We talk about myths and facts in class a lot and how societal perceptions are very often based on myth. A lot of people think white privilege is a myth. It is not. I learned a great deal from one of my favorite professors, Dr. Norma Gaines-Hanks. Amazing woman. I had a three-hour class with her (HDFS 235: Survey in Child & Family Services) and never once felt bored or anxious to leave. I went into the class incredibly naive. I’m sure there are many things which I am still naive about or ignorant to, but I feel thanks to her class I can actually see why there are people in Baltimore, who feel like rioting is the only thing they can do to be heard.
Now, it might seem pretty ludicrous to embed a Fresh Prince episode into this post but it’s fitting. Carlton feels the police were just doing their jobs when they were pulled over. Will explains to him later in the episode that they were stopped because they were two black men driving in an expensive car in a nice neighborhood. The police officer did not believe them that they were given permission to drive the car. He arrested them both. In the clip below you will see the scene between Uncle Phil and Aunt Viv and the police officers in the station.

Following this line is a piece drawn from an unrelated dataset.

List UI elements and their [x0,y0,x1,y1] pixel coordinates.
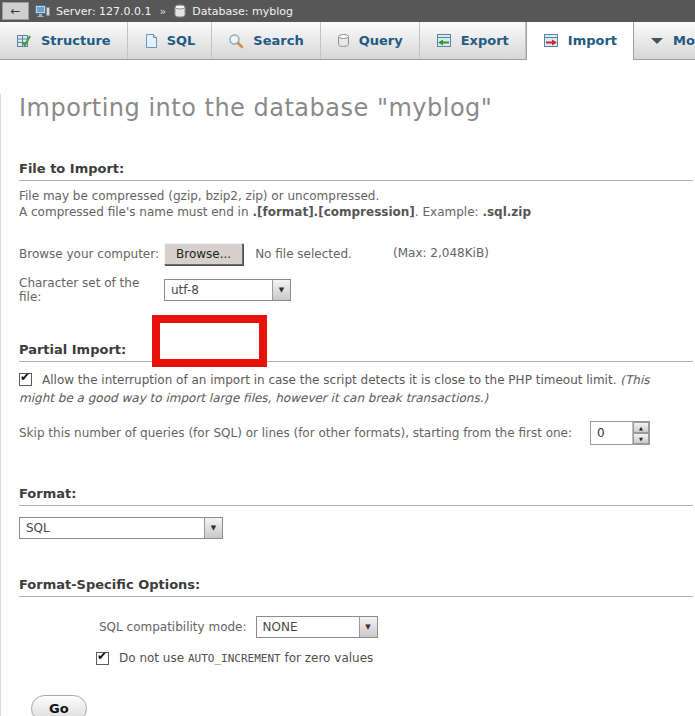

- Black drivers (12.3%) were about three times as likely as white drivers (3.9%) and about two times as likely as Hispanic drivers (5.8%) to be searched during a traffic stop in 2008. (Bureau of Justice Statistics)
I had a long talk with a friend last night because I was hearing about the riots in Baltimore surrounding the tragedy of Freddie Gray’s death and I was upset to say the least. Just as I was upset with the rioting in Ferguson and in New York.
This is the fact…
My white son is less likely to have to get out of their car to be searched at a traffic stop than someone’s black son. Why?
I am not a police officer. I do not want to be a police officer. I have respect for authority and I know that I could not emotionally handle the responsibility they face every day. Not all police officers are bad people. I don’t believe police officers wake up in the morning thinking they hope they get to shoot their gun.
But I do believe there is a huge racial injustice happening in our country and it has been happening for far too long and I wish I knew how to fix it. But I don’t. It shouldn’t be a problem.
All lives matter. Every single one of us is someone’s son or daughter. Every life means something to someone.
Would the media go on and on about a peaceful protest in Baltimore? No. Probably not. There were groups of people holding signs and protesting peacefully yesterday but did anyone see pictures or videos of them online or tv yesterday?
Why does it take more violence to get attention? And what will this type of attention solve? Why is this a debate which is spanning over a century!?
I am a 34-year old white female. There have been times in which I was discriminated against because I am white, there are times I was discriminated against because I’m female. I can count those times on my two hands. I have a black friend who has been pulled over 7 times in one year. 7 times! Failure to yield when there was no traffic coming is one of the reasons he was given. Pulled over for a brake light being out and then asked to step out of the car because he told the officer he knew the brake light was out and he hasn’t been able to fix it yet.
I heard on the radio this morning a black woman saying she has taught her sons how to talk and how to dress so that they are less likely to be in a tricky situation. While I am grateful she is helping her sons to learn skills to help them grow into respectful young men I do not agree that their clothes or the way they talk should be what decides if they get arrested or not.
Equate it this way. When someone tells a rape victim that they are partly responsible for their rape because they had on a tight outfit… is that an appropriate statement? Hell no. Do you see what I mean here?
The disparity is real. This is not a myth.
Consider Dearborn, Missouri.
More than half of the people Dearborn police arrested in 2011 and 2012 were black, according to reports they submitted to the FBI. By comparison, about 4% of the city’s residents are black, as are about a quarter of the people who live in Metropolitan Detroit. Over those two years, the department reported arresting 4,500 black people – 500 more than lived in the city. As a result, the arrest rate for blacks, compared with the city’s population, was 26 times higher than for people of other races.
One thing we can do is to make sure that all agencies report complete demographic data so we can get a more complete picture of the disparity. Not all agencies report race. If this is a nationwide issue then this should be a nationwide policy.
But how do we show why someone is accused or pulled over? If there are 25 white men pulled over in a week and 20 black men pulled over. What are the chances that the 20 black men were pulled over due to a stereotype versus the white men and how do we collect that type of data? Is it possible to get that data objectively? Probably not. But without that type of data the percent distribution of total arrests may not show a clear picture. Data sets are incomplete without this information.
This post is getting long and rambly. But this is an issue which is really eating at me.
Rioting is wrong. There is no way throwing a chair through a window, burning down a senior center and a CVS and blowing up cars will ever be the right thing to do. Rioting is only going to cause more problems. Rioting is going to force authority figures to point at the rioters which are not the root of the problem. We need to work together in a more peaceful way to get to the bottom of this issue and find justice.